The easiest way to invest like Warren Buffett is to emulate his investment portfolio. Given the immense size of Berkshire Hathaway's stock holdings, the company is required to disclose in Securities and Exchange Commission filings what it owns in the U.S. every quarter. This is like a free investment tip sheet -- albeit slightly delayed when published -- that tracks what Buffett is buying and selling.
When Buffett makes an investment, it's generally with the aim to buy and hold for the long haul. Here are two top Buffett stocks in the Berkshire Hathaway portfolio that investors can buy with confidence today and hold on for gains many years into the future.

NYSE: AXP
Key Data Points
Dominance in premium credit cards
Buffett's second-largest holding is the well-known credit card brand American Express (AXP +1.00%). Berkshire Hathaway owns more 20% of this business and has held it for decades.
American Express just reported its Q3 earnings, putting up impressive financial growth, yet again. Revenue grew 11% year over year, driven by 18% year-over-year growth in credit card fees and 12% growth in net interest income.
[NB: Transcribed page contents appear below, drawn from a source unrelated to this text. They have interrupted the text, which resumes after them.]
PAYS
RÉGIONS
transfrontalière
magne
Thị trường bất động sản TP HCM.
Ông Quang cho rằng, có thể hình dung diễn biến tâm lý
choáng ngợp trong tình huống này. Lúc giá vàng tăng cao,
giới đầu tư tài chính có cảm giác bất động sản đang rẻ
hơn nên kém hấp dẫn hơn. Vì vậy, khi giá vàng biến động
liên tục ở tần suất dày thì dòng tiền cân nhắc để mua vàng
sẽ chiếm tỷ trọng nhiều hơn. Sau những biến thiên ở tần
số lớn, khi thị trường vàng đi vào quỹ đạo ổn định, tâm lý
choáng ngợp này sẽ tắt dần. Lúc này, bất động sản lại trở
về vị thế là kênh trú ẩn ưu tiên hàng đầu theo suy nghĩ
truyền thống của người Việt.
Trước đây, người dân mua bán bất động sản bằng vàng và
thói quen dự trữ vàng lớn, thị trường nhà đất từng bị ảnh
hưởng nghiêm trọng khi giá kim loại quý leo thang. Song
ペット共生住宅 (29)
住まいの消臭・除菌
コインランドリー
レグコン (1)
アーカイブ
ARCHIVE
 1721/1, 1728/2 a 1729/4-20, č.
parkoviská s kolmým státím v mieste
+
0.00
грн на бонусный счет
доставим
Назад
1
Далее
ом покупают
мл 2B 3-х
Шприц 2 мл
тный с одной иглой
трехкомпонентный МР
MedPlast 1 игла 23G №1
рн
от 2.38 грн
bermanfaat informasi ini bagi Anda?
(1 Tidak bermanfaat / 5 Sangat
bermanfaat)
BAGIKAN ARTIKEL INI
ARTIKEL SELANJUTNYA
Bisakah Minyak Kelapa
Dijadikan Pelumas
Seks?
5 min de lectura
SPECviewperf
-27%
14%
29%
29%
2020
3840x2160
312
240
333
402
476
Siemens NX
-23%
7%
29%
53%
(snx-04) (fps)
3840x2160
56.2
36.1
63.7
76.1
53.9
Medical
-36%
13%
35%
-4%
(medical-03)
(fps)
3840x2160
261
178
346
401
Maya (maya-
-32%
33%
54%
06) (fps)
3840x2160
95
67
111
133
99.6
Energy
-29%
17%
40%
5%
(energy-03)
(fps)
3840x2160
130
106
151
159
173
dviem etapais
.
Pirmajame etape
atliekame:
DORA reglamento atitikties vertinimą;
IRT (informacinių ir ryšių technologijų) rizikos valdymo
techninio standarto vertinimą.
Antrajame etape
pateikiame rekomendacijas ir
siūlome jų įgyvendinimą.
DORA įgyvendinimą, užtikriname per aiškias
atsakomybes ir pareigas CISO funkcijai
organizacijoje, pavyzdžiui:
With its portfolio of high-fee cards focused on serving travel and entertainment clients, American Express has a rock-solid position within the premium credit card segment. It added 3.2 million new credit cards last quarter, spread across individual and business clients. Consistently adding new credit cards is the base that builds long-term revenue growth.
Revenue is growing in the double-digit percentages, but earnings-per-share (EPS) growth is even more impressive, up 19% year over year in the latest quarter. For all of 2025, the company expects 14%-16% growth in EPS.
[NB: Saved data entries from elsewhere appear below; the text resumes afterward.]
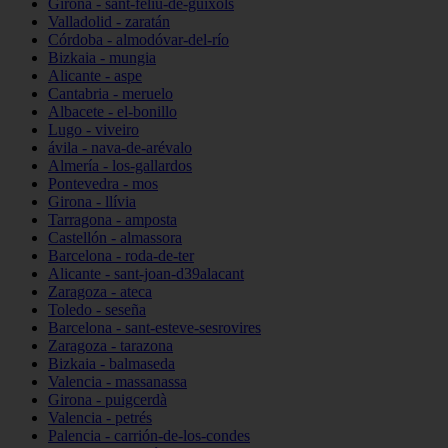
Girona - sant-feliu-de-guíxols
Valladolid - zaratán
Córdoba - almodóvar-del-río
Bizkaia - mungia
Alicante - aspe
Cantabria - meruelo
Albacete - el-bonillo
Lugo - viveiro
ávila - nava-de-arévalo
Almería - los-gallardos
Pontevedra - mos
Girona - llívia
Tarragona - amposta
Castellón - almassora
Barcelona - roda-de-ter
Alicante - sant-joan-d39alacant
Zaragoza - ateca
Toledo - seseña
Barcelona - sant-esteve-sesrovires
Zaragoza - tarazona
Bizkaia - balmaseda
Valencia - massanassa
Girona - puigcerdà
Valencia - petrés
Palencia - carrión-de-los-condes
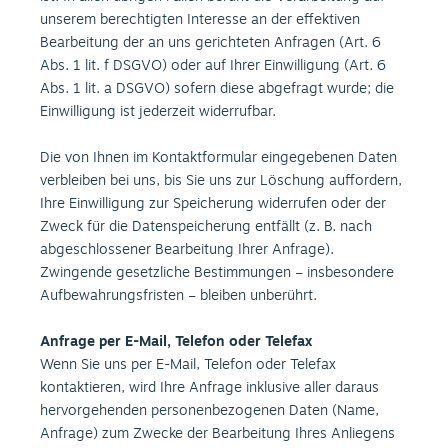
unserem berechtigten Interesse an der effektiven
Bearbeitung der an uns gerichteten Anfragen (Art. 6
Abs. 1 lit. f DSGVO) oder auf Ihrer Einwilligung (Art. 6
Abs. 1 lit. a DSGVO) sofern diese abgefragt wurde; die
Einwilligung ist jederzeit widerrufbar.
Die von Ihnen im Kontaktformular eingegebenen Daten
verbleiben bei uns, bis Sie uns zur Löschung auffordern,
Ihre Einwilligung zur Speicherung widerrufen oder der
Zweck für die Datenspeicherung entfällt (z. B. nach
abgeschlossener Bearbeitung Ihrer Anfrage).
Zwingende gesetzliche Bestimmungen – insbesondere
Aufbewahrungsfristen – bleiben unberührt.
Anfrage per E-Mail, Telefon oder Telefax
Wenn Sie uns per E-Mail, Telefon oder Telefax
kontaktieren, wird Ihre Anfrage inklusive aller daraus
hervorgehenden personenbezogenen Daten (Name,
Anfrage) zum Zwecke der Bearbeitung Ihres Anliegens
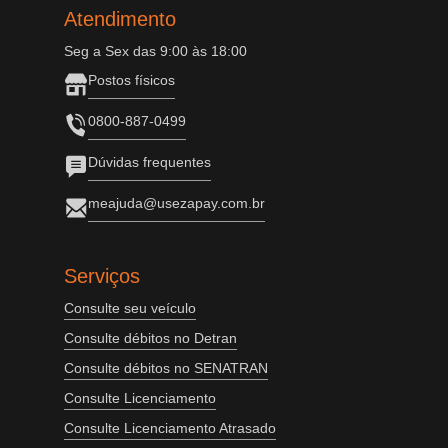
Atendimento
Seg a Sex das 9:00 às 18:00
Postos físicos
0800-887-0499
Dúvidas frequentes
meajuda@usezapay.com.br
Serviços
Consulte seu veículo
Consulte débitos no Detran
Consulte débitos no SENATRAN
Consulte Licenciamento
Consulte Licenciamento Atrasado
Per-share earnings are growing faster than revenue due to operating leverage within the business, as well as American Express' consistent stock repurchase program, which is bringing down the number of shares outstanding. Share buybacks are a key factor Buffett looks for when making stock investments, and you should too.
American Express has been a mainstay in business and consumer spending for decades, and I don't think it is going away anytime soon. Buy this stock and never sell it.
Niche consumer banking
A newer investment for Berkshire Hathaway is Ally Financial (ALLY +2.29%). It owns just under 10% of this upstart online bank, first purchasing shares at the beginning of 2022.
Ally Financial operates a consumer bank without in-person branches, which helps the company save on overhead costs, compared to big legacy banks. In turn, lower costs allow Ally to offer higher interest rates on savings accounts, consistently attracting customer deposits. As of the third quarter of 2025, Ally Financial had 3.4 million deposit customers and $142 billion in consumer deposits on its balance sheet.
With these deposits, Ally mainly makes loans for car purchases, having built up a large relationship with the vast dealer network in the U.S. Last quarter, it originated $11.7 billion in loans and had 4 million applications flow through its systems.
In the past few years, this lending business has gone through some fits and starts because of the rising-interest-rate environment. In 2022, Ally made some loans to riskier borrowers at lower interest rates, which has been a headwind to profitability.
Now, these loans are beginning to mature and move off of the balance sheet, which is improving Ally's profitability. Its net interest margin (NIM) -- measuring the profitability spread between its interest rate paid on deposits and interest rate earned on its loan portfolio -- expanded to 3.5% in the quarter. It's this slow recovery that will help Ally Financial's EPS rebound over the next few years and likely why Berkshire Hathaway still owns this stock.
Ally's forward price-to-earnings ratio (P/E) is just 7, while its dividend is currently yielding close to 3%. The company historically repurchases its stock, as well. Add it all up, and Ally Financial looks like a good stock for investors to buy today in order to emulate Buffett's portfolio.